_Required work:_ Copy each line that contains the string "target", taking them from the material.

_Source records:_
>>>

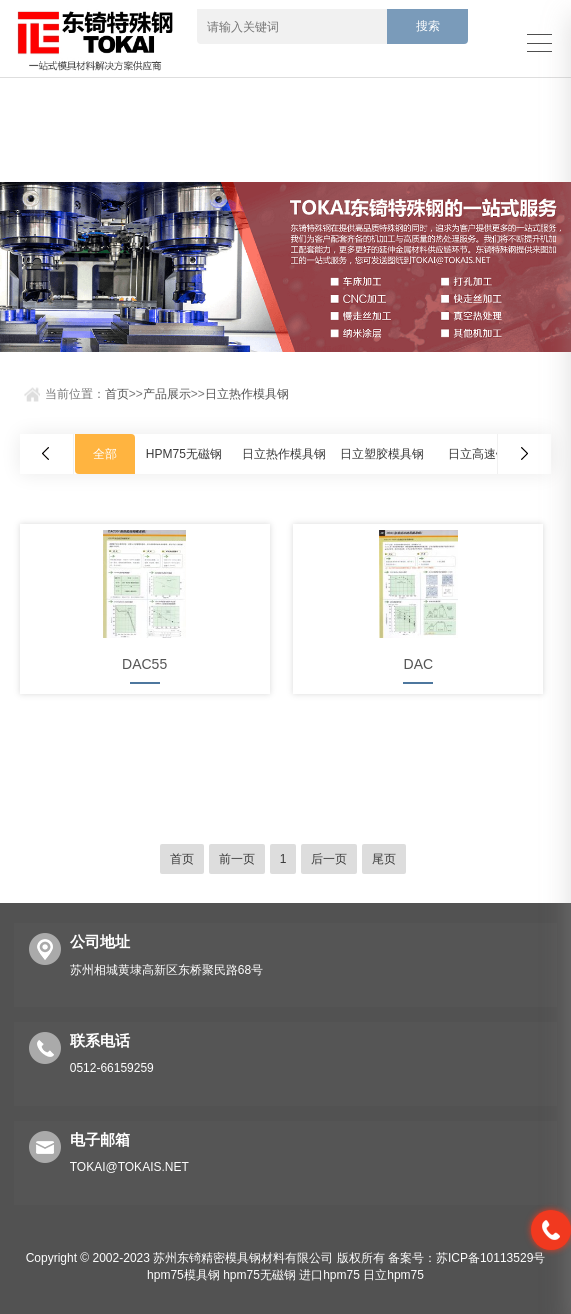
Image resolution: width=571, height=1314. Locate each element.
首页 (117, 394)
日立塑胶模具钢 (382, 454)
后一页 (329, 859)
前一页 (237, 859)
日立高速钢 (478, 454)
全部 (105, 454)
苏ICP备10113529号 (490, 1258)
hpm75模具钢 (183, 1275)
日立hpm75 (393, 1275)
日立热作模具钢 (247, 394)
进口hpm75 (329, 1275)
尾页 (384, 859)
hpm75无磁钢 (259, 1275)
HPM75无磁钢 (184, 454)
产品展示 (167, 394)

<<<
>>>

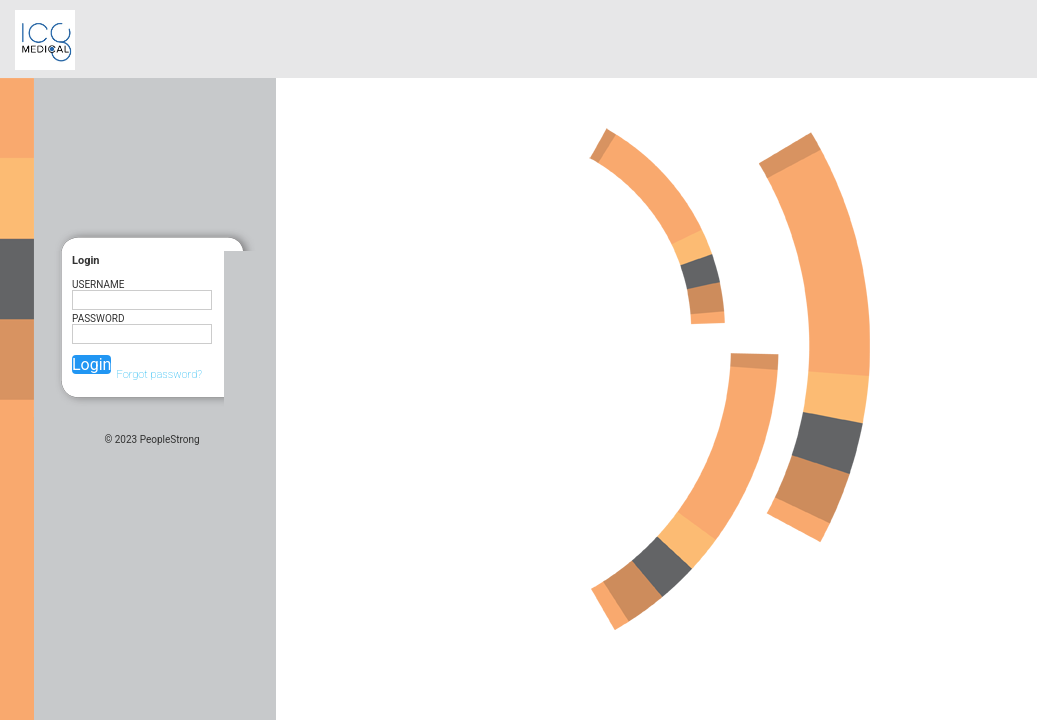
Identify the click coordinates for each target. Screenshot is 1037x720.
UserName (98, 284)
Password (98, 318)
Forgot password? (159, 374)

<<<
>>>

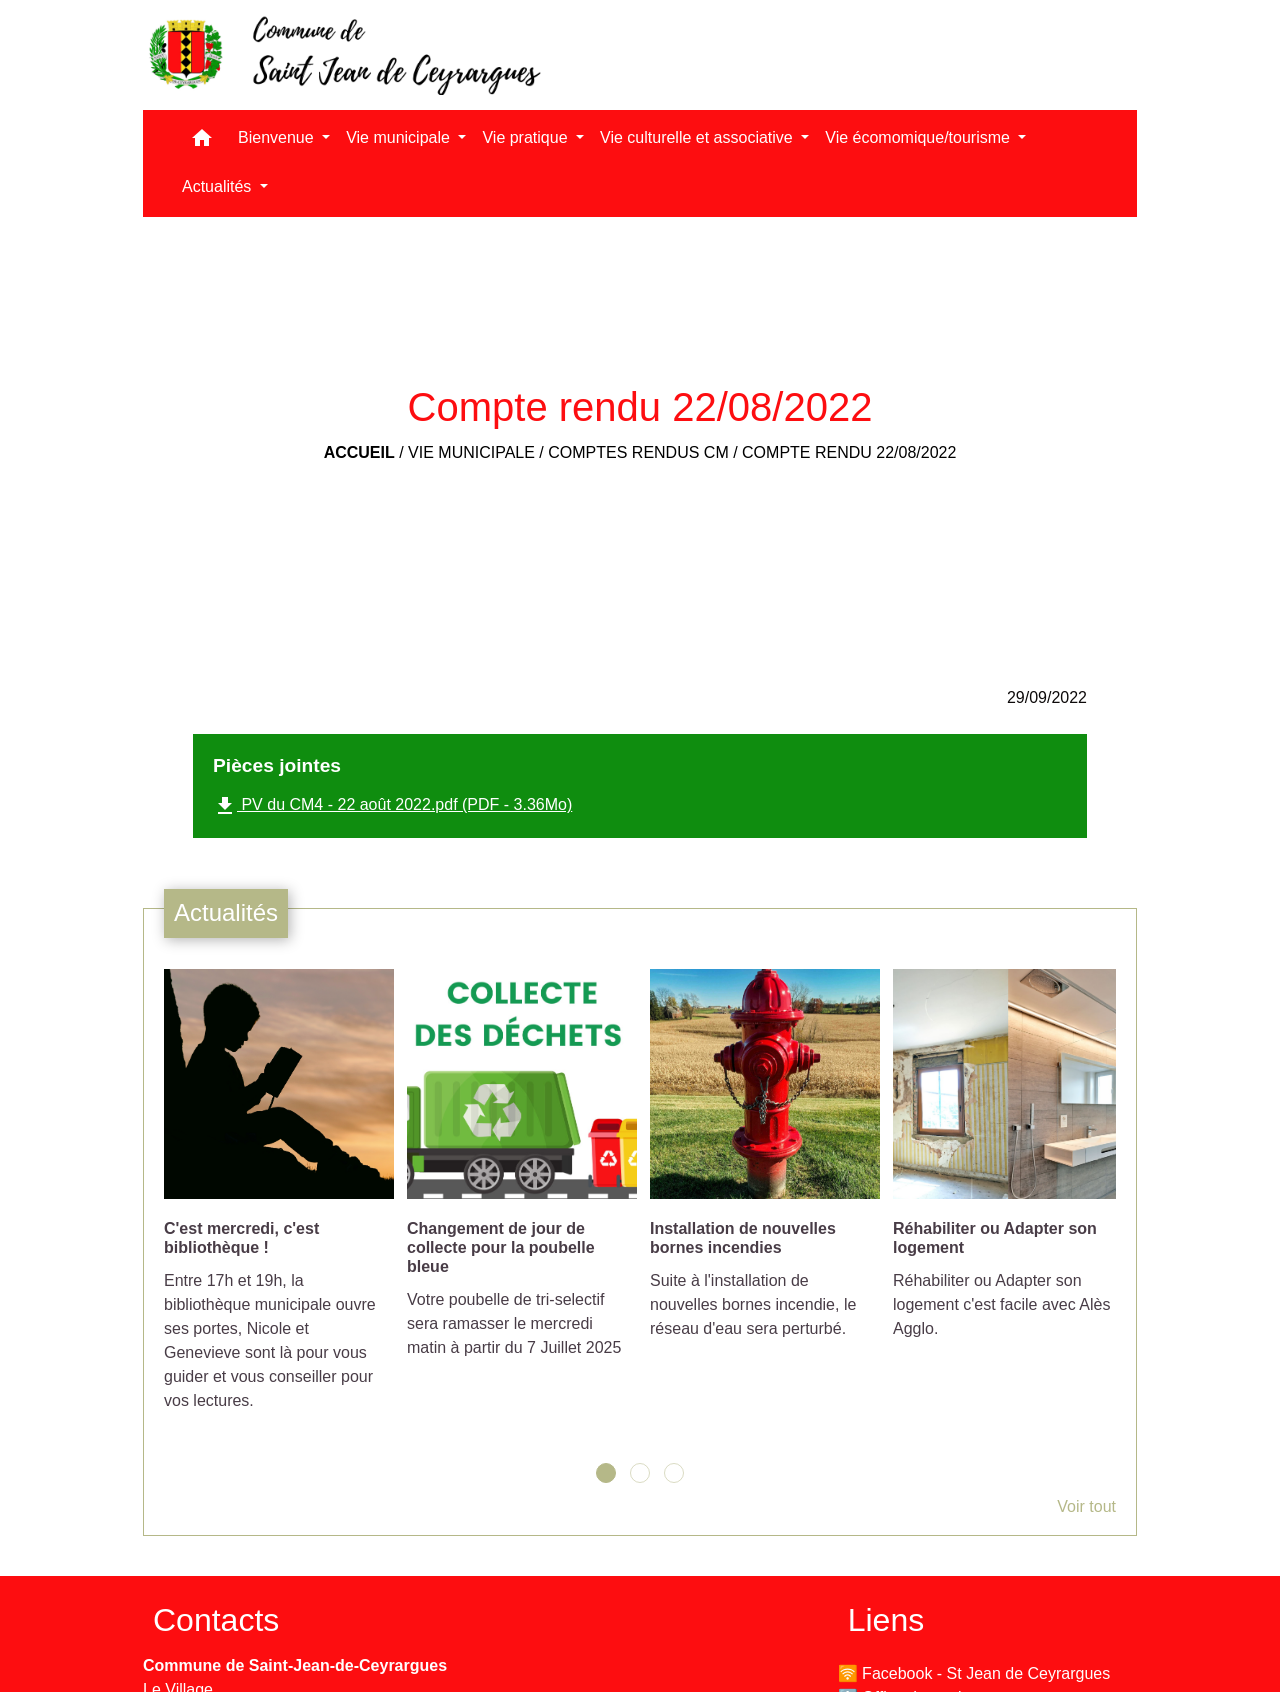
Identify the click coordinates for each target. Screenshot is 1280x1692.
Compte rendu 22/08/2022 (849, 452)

<<<

_Task answer:_
Identify the click coordinates for each target. Screenshot is 1037x720.
Identify the click coordinates for each target. Screenshot is 1280x1692.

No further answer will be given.